Making Lemonade

Making Lemonade

Most people know the old adage, “When life hands you lemons, make lemonade.” (There’s a modern alternative that suggests selling them on eBay instead, but that’s a different story.) The point you’re supposed to take from the saying is that you should look for ways to turn limitations into benefits and weaknesses into strengths.

And, that’s exactly what a new symbology under development does.

To be cost effective, mass serialization of individual items—whether cans of soda or vials of vaccine—requires high-speed encoding. The problem is that true high-speed encoding is typically done with ink-jet printers that often don’t do a great job of placing dots in a straight line, in precise locations or even necessarily close together. Consider these factors the “lemons.”

So, what’s the “lemonade?” If you have problems printing a series of connected dots to make a line (for linear symbols) or a regular grid pattern (for matrix symbols), why not design a symbology that requires neither?

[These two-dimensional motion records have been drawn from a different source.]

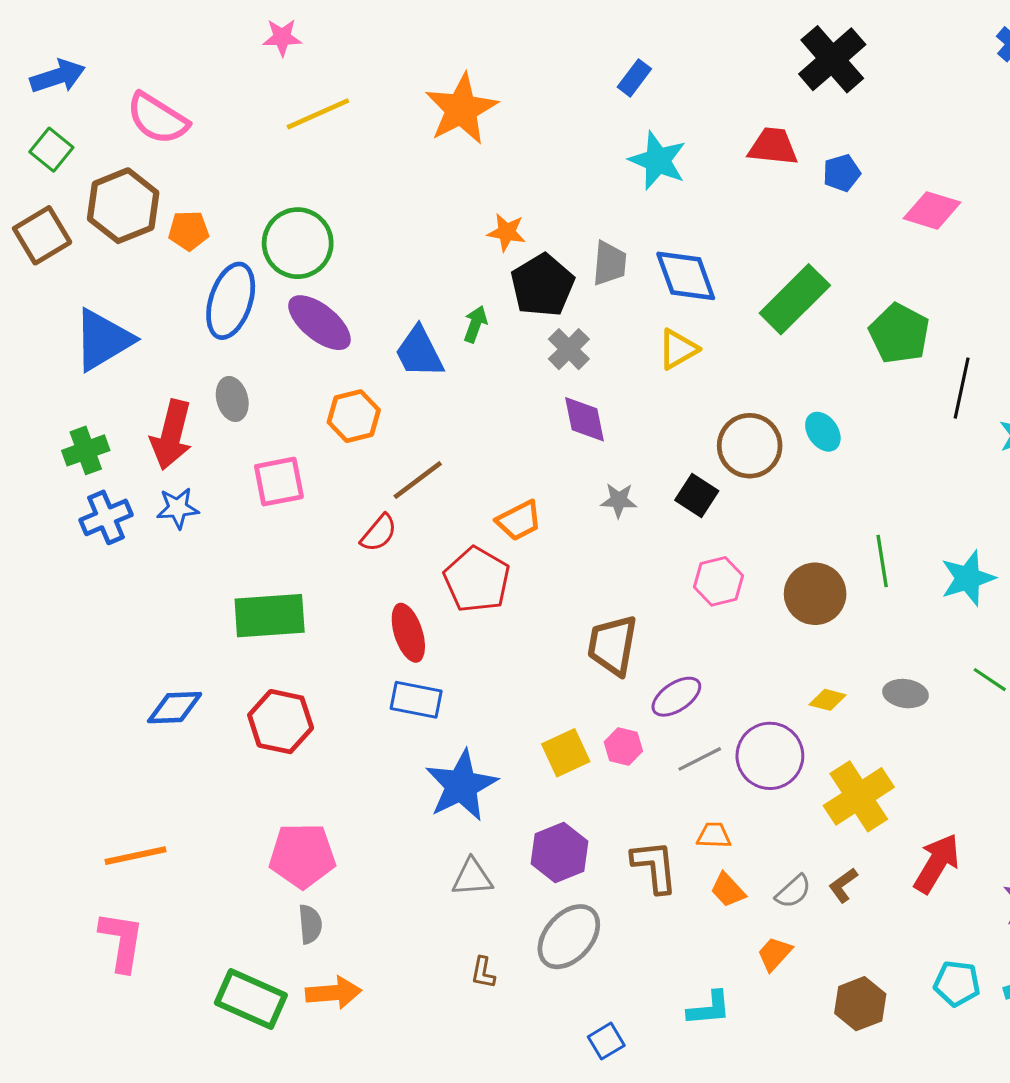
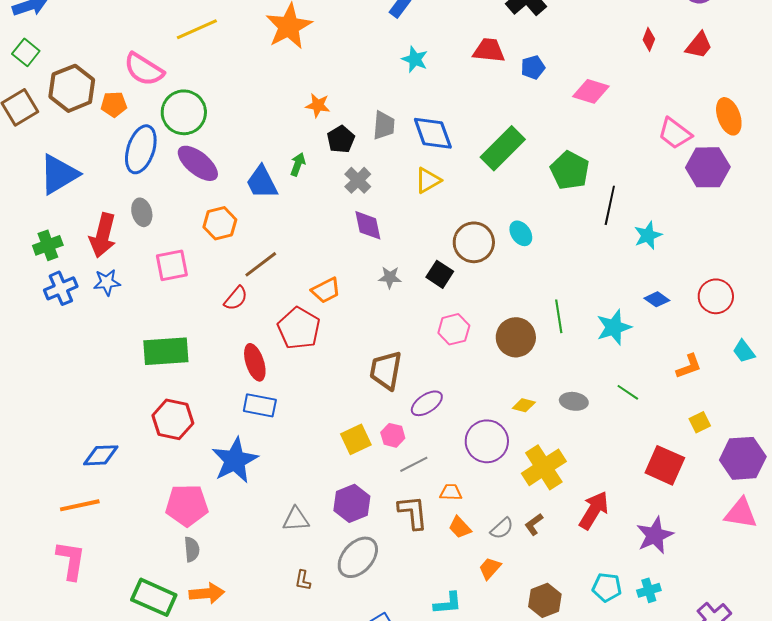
pink semicircle: (157, 118) -> (144, 69), moved
cyan star: (658, 161) -> (415, 59), size x0.7
black pentagon: (542, 285) -> (341, 139), size x0.7
blue diamond: (175, 708) -> (101, 455), moved
gray line: (700, 759) -> (414, 464), moved
blue star: (461, 785) -> (235, 460), moved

DotCode-128 (aka DotCode) is designed specifically for high-speed encoding. It is based on a grid pattern in which every other grid location is always blank. For a rough idea of how this works, imagine a chess board. In the first column, put a marker only on the black squares. Skip a column and put a marker only on the white (or red) squares. Skip a column and go back to black. This results in a somewhat diagonal pattern, in which no two adjacent squares have the potential for a marker.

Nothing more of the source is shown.